Let's take a look at last week's Japanese Grand Prix. The Red Bull Racing cars are not exactly front-runners in the sense of Mercedes and Ferrari this year, but they're still pretty quick cars. They're definitely not, y'know, a Sauber. So when Daniel Ricciardo started at the back of the grid, he was able to move up to finish in fourth without much of a hassle. Yeah, he definitely raced harder than he would have if he'd qualified and then finished in fourth, but the point is: the results aren't going to be different because the format of the starting grid is not the problem.

F1 has a habit of messing around with the superficial aspects of a race weekend without ever figuring out how to solve the real problems. Different qualifying formats and reverse grids could make things more interesting, but at the end of the day, we're still dealing with some wildly stratified starting grid.
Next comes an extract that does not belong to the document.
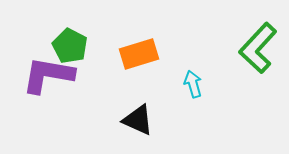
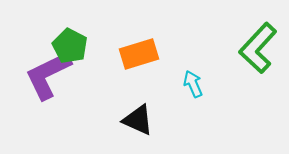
purple L-shape: rotated 36 degrees counterclockwise
cyan arrow: rotated 8 degrees counterclockwise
A backmarker starting from pole position does not necessarily mean that we'll have Saubers winning races. A Sauber and a Mercedes are on such different levels of performance that, at best, we'll just watch a Mercedes overtake for the lead within the first few laps of the race, when the slower cars filter back to the rear of the field.

If all you wanted was the superficial impression of a competitive race for the lead, then yes, a reverse grid would definitely give it to you. But I like to think that we all want something a little more meaningful than that.

(And that's not even considering, y'know, the strategies involved here. If your qualifying position determined your reverse-position on the grid, what's the incentive to drive fast? If I'm Sebastian Vettel looking to get an edge on Lewis Hamilton, who has just set a quick quali time, why would I try to better him? Why not just cruise around the circuit real slow and careful?)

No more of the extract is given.